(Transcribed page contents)
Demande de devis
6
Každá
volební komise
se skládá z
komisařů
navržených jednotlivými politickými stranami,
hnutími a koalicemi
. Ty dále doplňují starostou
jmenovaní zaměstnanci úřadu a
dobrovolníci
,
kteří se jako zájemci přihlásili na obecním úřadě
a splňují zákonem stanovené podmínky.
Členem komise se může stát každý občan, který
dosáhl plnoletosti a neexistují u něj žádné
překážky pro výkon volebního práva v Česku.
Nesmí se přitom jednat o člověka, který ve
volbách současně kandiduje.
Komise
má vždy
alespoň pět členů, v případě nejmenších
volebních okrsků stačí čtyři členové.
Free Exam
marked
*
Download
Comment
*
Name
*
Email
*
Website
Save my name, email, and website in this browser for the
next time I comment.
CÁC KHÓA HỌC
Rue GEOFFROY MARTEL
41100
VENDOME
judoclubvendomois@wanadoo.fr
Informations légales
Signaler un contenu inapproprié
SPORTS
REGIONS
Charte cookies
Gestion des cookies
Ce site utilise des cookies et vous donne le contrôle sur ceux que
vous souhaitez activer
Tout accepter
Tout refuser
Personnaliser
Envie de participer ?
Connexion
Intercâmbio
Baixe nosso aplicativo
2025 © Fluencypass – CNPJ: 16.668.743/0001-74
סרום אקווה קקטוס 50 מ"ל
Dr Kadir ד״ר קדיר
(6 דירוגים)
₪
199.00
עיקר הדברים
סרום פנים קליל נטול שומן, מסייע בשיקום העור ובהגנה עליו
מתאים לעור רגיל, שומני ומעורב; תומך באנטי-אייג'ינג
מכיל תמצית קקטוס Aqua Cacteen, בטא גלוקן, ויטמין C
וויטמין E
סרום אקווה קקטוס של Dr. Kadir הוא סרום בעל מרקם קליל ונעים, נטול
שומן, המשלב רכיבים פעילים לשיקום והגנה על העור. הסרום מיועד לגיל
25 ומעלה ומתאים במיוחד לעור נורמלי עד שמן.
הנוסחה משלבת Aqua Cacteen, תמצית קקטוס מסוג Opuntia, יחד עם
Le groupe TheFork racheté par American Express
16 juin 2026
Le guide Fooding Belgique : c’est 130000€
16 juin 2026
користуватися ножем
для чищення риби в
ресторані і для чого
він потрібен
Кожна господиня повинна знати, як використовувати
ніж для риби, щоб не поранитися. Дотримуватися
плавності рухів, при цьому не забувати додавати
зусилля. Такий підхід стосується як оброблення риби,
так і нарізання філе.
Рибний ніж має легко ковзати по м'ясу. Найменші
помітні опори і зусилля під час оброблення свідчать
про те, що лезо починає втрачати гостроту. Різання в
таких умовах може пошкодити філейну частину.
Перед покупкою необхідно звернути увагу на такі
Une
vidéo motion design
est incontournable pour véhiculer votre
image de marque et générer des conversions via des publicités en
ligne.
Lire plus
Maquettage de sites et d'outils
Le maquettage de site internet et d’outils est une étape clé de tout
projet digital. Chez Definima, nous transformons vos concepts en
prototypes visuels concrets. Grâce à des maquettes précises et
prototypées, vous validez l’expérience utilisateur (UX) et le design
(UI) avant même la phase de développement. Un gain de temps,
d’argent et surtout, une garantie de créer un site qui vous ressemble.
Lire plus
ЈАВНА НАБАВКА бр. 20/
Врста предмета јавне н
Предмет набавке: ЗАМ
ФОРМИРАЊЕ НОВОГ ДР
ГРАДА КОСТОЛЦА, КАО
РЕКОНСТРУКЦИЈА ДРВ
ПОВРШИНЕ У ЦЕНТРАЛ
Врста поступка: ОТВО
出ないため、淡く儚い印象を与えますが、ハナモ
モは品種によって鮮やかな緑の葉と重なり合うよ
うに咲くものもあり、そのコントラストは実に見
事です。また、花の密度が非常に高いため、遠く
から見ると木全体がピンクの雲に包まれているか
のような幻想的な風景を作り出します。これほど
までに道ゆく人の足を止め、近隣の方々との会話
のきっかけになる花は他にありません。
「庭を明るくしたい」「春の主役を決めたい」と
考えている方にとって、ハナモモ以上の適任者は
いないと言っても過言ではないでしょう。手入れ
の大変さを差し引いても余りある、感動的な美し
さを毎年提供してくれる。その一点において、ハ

→ Task prompt
Transcribe the data exactly.

→ Reply
Demande de devis
6
Každá
volební komise
se skládá z
komisařů
navržených jednotlivými politickými stranami,
hnutími a koalicemi
. Ty dále doplňují starostou
jmenovaní zaměstnanci úřadu a
dobrovolníci
,
kteří se jako zájemci přihlásili na obecním úřadě
a splňují zákonem stanovené podmínky.
Členem komise se může stát každý občan, který
dosáhl plnoletosti a neexistují u něj žádné
překážky pro výkon volebního práva v Česku.
Nesmí se přitom jednat o člověka, který ve
volbách současně kandiduje.
Komise
má vždy
alespoň pět členů, v případě nejmenších
volebních okrsků stačí čtyři členové.
Free Exam
marked
*
Download
Comment
*
Name
*
Email
*
Website
Save my name, email, and website in this browser for the
next time I comment.
CÁC KHÓA HỌC
Rue GEOFFROY MARTEL
41100
VENDOME
judoclubvendomois@wanadoo.fr
Informations légales
Signaler un contenu inapproprié
SPORTS
REGIONS
Charte cookies
Gestion des cookies
Ce site utilise des cookies et vous donne le contrôle sur ceux que
vous souhaitez activer
Tout accepter
Tout refuser
Personnaliser
Envie de participer ?
Connexion
Intercâmbio
Baixe nosso aplicativo
2025 © Fluencypass – CNPJ: 16.668.743/0001-74
סרום אקווה קקטוס 50 מ"ל
Dr Kadir ד״ר קדיר
(6 דירוגים)
₪
199.00
עיקר הדברים
סרום פנים קליל נטול שומן, מסייע בשיקום העור ובהגנה עליו
מתאים לעור רגיל, שומני ומעורב; תומך באנטי-אייג'ינג
מכיל תמצית קקטוס Aqua Cacteen, בטא גלוקן, ויטמין C
וויטמין E
סרום אקווה קקטוס של Dr. Kadir הוא סרום בעל מרקם קליל ונעים, נטול
שומן, המשלב רכיבים פעילים לשיקום והגנה על העור. הסרום מיועד לגיל
25 ומעלה ומתאים במיוחד לעור נורמלי עד שמן.
הנוסחה משלבת Aqua Cacteen, תמצית קקטוס מסוג Opuntia, יחד עם
Le groupe TheFork racheté par American Express
16 juin 2026
Le guide Fooding Belgique : c’est 130000€
16 juin 2026
користуватися ножем
для чищення риби в
ресторані і для чого
він потрібен
Кожна господиня повинна знати, як використовувати
ніж для риби, щоб не поранитися. Дотримуватися
плавності рухів, при цьому не забувати додавати
зусилля. Такий підхід стосується як оброблення риби,
так і нарізання філе.
Рибний ніж має легко ковзати по м'ясу. Найменші
помітні опори і зусилля під час оброблення свідчать
про те, що лезо починає втрачати гостроту. Різання в
таких умовах може пошкодити філейну частину.
Перед покупкою необхідно звернути увагу на такі
Une
vidéo motion design
est incontournable pour véhiculer votre
image de marque et générer des conversions via des publicités en
ligne.
Lire plus
Maquettage de sites et d'outils
Le maquettage de site internet et d’outils est une étape clé de tout
projet digital. Chez Definima, nous transformons vos concepts en
prototypes visuels concrets. Grâce à des maquettes précises et
prototypées, vous validez l’expérience utilisateur (UX) et le design
(UI) avant même la phase de développement. Un gain de temps,
d’argent et surtout, une garantie de créer un site qui vous ressemble.
Lire plus
ЈАВНА НАБАВКА бр. 20/
Врста предмета јавне н
Предмет набавке: ЗАМ
ФОРМИРАЊЕ НОВОГ ДР
ГРАДА КОСТОЛЦА, КАО
РЕКОНСТРУКЦИЈА ДРВ
ПОВРШИНЕ У ЦЕНТРАЛ
Врста поступка: ОТВО
出ないため、淡く儚い印象を与えますが、ハナモ
モは品種によって鮮やかな緑の葉と重なり合うよ
うに咲くものもあり、そのコントラストは実に見
事です。また、花の密度が非常に高いため、遠く
から見ると木全体がピンクの雲に包まれているか
のような幻想的な風景を作り出します。これほど
までに道ゆく人の足を止め、近隣の方々との会話
のきっかけになる花は他にありません。
「庭を明るくしたい」「春の主役を決めたい」と
考えている方にとって、ハナモモ以上の適任者は
いないと言っても過言ではないでしょう。手入れ
の大変さを差し引いても余りある、感動的な美し
さを毎年提供してくれる。その一点において、ハ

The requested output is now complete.